産業医として働き出して、仕事にも慣れてきますと「なにかキャリアアップになりそうなものを」と考え始める人も出てくるでしょう。私もその内の一人です。
また、認定産業医の資格更新をしなかったからといって、「産業医として働けない」というわけではありませんが、期限切れの証書を企業へ提出するのも格好がつかないということもあり、「それだったら更新不要の労働衛生コンサルタントの資格を」ということでもありました。
それで受験して合格しますと、今度は「この資格、メリットとしてはどのようなものがあるんだろうか?」と思うようになったわけです。特に、転職においてはどのような効果が望めるのでしょうか?
私自身の経験
結論から申し上げると、「企業による」というところが大きいかなと思います。「労働衛生コンサルタント?何それ」という採用担当者も当然いますし、その一方で「え?労働衛生コンサルタントの資格をお持ちなんですか」と、その価値を認めてくれる担当者もいます。
私自身の経験では、産業医として採用してくれた企業で、入職した後にその担当者が「調べたら、労働衛生コンサルタントの合格率って3割ぐらいなんですね。産業医の中でもなかなか合格できない資格ということが分かって、これは凄いなと思いましてね」と、推してくれた理由を教えてくれました。
私の場合、資格をとっておいてよかったな、という結果になったわけです。一方で、「まぁ、多少は書類選考が通りやすくなるかなってぐらいです」という企業もありますし、「全然効果なし」で、人柄採用だったり、出身大学・経歴・臨床系の資格の方を重視するところもあります。
民間医局[PR]の産業医求人を見ておりますと、とある大手家電通信販売企業の求人に「日本産業衛生学会専門医資格または労働衛生コンサルタント資格を有する方歓迎」とありますので、実際のところ一定の効果はあるのかなとも思います。
ただ、すべての企業で言えることではなく、上記の通り、あくまで「企業、特に採用に関わる担当者・部長や役員による」というのが正直なところだと思います。
受験のススメ
転職でどう活かせるのか、という視点だけではなく、労働衛生コンサルタントの資格を持つことで得られるメリットとしては他にもあると私としては思っています。
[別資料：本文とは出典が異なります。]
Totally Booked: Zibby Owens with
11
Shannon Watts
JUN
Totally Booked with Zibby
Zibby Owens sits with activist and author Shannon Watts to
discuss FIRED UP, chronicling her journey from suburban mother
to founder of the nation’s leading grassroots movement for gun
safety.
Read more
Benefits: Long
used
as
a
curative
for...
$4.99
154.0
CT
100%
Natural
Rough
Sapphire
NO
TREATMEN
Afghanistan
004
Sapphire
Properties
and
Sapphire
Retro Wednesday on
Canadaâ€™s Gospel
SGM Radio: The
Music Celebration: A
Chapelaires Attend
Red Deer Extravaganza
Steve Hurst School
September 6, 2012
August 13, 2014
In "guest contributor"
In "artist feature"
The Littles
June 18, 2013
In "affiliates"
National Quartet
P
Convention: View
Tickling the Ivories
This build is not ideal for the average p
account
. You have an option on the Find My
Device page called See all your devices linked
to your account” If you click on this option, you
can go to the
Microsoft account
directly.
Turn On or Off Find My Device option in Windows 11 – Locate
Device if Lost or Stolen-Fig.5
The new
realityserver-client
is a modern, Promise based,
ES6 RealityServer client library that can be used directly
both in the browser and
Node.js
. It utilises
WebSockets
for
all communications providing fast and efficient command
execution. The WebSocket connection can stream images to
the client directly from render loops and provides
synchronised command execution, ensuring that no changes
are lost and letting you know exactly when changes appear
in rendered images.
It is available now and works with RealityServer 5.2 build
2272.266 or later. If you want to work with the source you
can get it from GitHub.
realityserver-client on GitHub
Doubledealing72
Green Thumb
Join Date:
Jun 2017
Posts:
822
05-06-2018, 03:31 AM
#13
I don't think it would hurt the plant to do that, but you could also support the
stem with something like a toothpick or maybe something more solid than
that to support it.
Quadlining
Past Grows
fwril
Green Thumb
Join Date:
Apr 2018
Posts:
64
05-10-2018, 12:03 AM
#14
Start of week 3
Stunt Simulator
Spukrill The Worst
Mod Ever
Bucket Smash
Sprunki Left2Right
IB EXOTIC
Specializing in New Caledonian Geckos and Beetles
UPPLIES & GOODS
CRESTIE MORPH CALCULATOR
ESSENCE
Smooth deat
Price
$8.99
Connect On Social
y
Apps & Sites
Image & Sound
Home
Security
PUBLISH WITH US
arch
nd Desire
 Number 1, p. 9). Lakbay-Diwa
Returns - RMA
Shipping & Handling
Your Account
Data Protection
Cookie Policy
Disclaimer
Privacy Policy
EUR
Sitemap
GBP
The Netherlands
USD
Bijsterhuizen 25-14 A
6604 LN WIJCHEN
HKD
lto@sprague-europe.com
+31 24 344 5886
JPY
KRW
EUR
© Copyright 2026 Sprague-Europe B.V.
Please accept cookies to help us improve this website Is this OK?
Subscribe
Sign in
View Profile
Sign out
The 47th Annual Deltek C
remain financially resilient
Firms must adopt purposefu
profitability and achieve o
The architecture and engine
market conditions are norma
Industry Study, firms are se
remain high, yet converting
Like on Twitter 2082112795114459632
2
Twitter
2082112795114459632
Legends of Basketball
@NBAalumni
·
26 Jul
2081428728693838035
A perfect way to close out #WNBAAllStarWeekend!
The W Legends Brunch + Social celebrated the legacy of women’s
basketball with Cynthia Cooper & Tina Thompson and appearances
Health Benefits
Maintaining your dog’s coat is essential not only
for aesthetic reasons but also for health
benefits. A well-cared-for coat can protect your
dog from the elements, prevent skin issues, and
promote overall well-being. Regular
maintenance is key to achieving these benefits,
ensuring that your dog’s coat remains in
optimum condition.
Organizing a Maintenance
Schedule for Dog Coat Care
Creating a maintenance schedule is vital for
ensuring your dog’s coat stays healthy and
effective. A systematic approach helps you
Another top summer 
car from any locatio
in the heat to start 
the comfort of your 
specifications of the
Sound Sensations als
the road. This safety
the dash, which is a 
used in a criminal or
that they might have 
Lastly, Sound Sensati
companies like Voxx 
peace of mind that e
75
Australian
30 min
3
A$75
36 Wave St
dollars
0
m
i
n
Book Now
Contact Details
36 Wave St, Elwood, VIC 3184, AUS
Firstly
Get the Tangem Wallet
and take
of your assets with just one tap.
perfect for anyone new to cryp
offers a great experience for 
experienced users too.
企業側からの相談を受ける際、以前だったら「…とりあえず、隠れてネット検索してみるか」なんて考えていましたが、受験後は「まずは3管理で問題を分解して考えてみよう」「リスクアセスメントを実施しよう」といった、問題解決のフレームワークとなるツールが増えたり、「これはあの資料にあたってみた方がいいな」「根拠となる法律は何だろうか?」など、どう調べていったらいいのか、ということが自然と分かるようになりました。
そして何より、産業医としての経験年数が増えても「自分は素人…どこまでいっても自信がない」状態で、なかなか企業側へ意見を伝えることができなかったものの、とりあえず「労働衛生コンサルタント」という肩書きが一つ増えたことで、「少し自信がついて」話をしやすくなりました。

「肩書き一つで、別に何も変わらないだろう」と思われるかもしれませんが、合格して「労働衛生分野の専門家のはしくれと認めてもらえた」と、ほんの少しの自信をつけるためにも、重要な試験という側面はあるのかな、とも思います。
また、産業医転職においても、効果は企業によっては異なりますが、プラスになることもあります。リクルートドクターズキャリア[PR]などに問い合わせて、求人紹介を受けた際に「プラスに受け取ってもらえたらラッキー」ぐらいのものかもしれませんが、実際のところ転職に限らず、「産業医として働く」上では、結構大きなメリットをもたらしてくれるのではないか、と私としては思います。